(Extracted page text data)
——————————
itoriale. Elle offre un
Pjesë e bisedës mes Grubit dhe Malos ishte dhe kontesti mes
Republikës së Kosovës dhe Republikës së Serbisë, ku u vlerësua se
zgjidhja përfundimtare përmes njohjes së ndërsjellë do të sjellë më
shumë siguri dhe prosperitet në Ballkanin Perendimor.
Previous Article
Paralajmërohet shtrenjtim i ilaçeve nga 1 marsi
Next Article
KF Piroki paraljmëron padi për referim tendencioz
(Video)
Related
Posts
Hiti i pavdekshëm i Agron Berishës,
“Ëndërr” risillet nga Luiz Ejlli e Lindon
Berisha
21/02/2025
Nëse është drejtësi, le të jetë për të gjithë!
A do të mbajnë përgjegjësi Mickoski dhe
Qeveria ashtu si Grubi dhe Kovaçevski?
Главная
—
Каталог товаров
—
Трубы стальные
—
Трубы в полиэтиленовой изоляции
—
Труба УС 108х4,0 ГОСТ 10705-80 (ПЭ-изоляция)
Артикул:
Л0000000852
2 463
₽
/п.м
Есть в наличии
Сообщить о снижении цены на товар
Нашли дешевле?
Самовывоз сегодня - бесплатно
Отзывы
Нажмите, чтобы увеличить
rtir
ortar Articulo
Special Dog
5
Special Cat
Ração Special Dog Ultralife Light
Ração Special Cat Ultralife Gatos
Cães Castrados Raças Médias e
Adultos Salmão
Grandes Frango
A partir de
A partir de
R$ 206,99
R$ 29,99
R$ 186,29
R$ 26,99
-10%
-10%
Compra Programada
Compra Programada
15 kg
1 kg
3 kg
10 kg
——————————
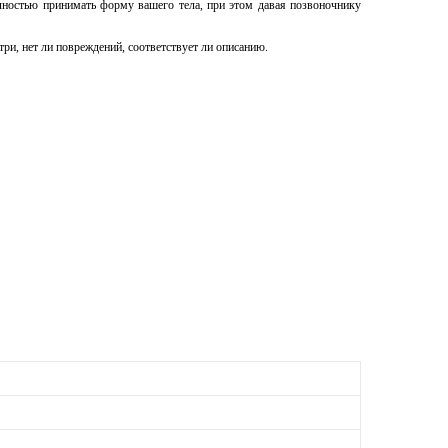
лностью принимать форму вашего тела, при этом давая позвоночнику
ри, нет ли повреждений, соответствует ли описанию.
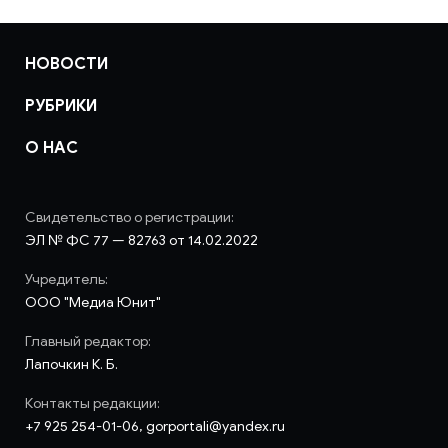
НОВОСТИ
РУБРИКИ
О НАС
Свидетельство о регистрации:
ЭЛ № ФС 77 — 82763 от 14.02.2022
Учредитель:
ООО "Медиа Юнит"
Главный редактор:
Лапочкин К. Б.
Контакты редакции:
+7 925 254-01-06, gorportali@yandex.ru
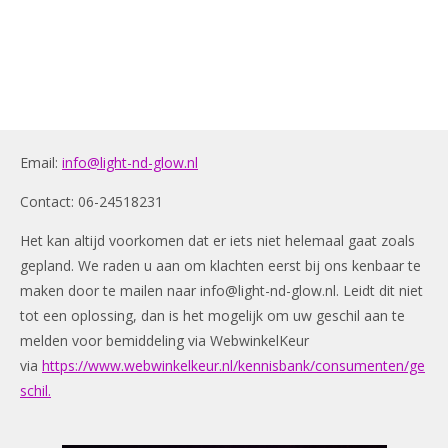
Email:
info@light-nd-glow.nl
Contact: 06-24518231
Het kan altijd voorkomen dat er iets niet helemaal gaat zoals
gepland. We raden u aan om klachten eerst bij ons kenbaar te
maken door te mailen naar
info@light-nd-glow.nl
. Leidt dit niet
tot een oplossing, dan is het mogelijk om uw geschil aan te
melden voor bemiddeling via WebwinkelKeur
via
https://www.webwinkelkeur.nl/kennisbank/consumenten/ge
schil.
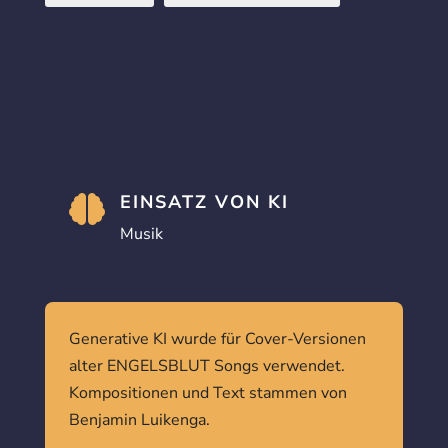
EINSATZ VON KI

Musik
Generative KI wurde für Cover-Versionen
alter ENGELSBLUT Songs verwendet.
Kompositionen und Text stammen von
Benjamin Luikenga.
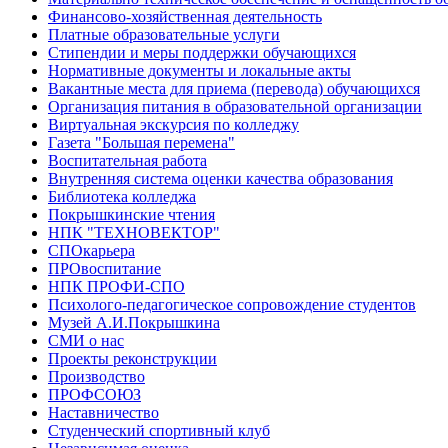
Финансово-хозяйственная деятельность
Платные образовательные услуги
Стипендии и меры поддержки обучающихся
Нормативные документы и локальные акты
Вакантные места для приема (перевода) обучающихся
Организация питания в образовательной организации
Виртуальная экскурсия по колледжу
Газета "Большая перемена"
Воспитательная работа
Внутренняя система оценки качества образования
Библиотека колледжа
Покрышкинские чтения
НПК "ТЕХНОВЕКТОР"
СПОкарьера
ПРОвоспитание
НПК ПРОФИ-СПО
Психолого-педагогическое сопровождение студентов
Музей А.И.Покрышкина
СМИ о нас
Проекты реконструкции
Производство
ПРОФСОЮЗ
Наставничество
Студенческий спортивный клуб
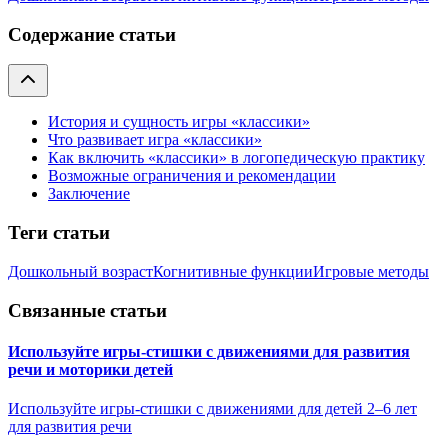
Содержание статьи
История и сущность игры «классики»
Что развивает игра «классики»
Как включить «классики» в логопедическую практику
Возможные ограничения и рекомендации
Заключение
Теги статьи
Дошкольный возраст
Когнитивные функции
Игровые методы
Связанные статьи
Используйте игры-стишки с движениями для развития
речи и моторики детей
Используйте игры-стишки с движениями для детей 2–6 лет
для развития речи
——————————
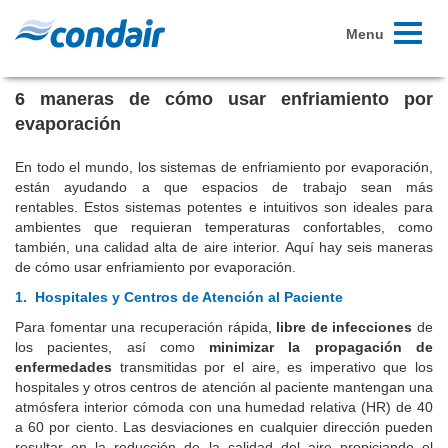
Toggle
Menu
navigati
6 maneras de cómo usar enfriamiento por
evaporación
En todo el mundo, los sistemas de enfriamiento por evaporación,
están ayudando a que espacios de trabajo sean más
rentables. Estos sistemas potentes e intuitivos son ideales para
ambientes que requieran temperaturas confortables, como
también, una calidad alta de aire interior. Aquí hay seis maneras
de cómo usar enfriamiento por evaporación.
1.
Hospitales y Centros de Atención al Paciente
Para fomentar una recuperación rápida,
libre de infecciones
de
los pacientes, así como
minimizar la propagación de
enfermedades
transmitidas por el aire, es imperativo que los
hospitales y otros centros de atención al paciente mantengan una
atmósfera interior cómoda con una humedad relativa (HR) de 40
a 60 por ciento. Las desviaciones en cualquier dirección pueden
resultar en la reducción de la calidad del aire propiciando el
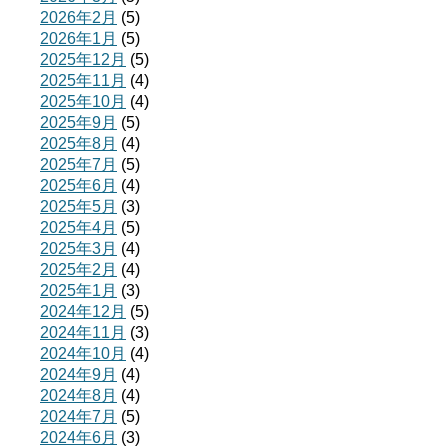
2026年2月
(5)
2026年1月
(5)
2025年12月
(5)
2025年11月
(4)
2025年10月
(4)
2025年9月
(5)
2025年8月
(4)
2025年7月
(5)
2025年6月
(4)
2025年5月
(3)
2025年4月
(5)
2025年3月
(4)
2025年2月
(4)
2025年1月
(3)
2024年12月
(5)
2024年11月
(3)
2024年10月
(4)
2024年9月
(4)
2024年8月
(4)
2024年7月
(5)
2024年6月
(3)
——————————
§ Exercise
All that should be written out is the stretch of lines above between the one holding "itoriale. Elle offre un" and the one holding "A do të mbajnë përgjegjësi Mickoski dhe", inclusive, exactly as given.

§ Reply to the task
itoriale. Elle offre un
Pjesë e bisedës mes Grubit dhe Malos ishte dhe kontesti mes
Republikës së Kosovës dhe Republikës së Serbisë, ku u vlerësua se
zgjidhja përfundimtare përmes njohjes së ndërsjellë do të sjellë më
shumë siguri dhe prosperitet në Ballkanin Perendimor.
Previous Article
Paralajmërohet shtrenjtim i ilaçeve nga 1 marsi
Next Article
KF Piroki paraljmëron padi për referim tendencioz
(Video)
Related
Posts
Hiti i pavdekshëm i Agron Berishës,
“Ëndërr” risillet nga Luiz Ejlli e Lindon
Berisha
21/02/2025
Nëse është drejtësi, le të jetë për të gjithë!
A do të mbajnë përgjegjësi Mickoski dhe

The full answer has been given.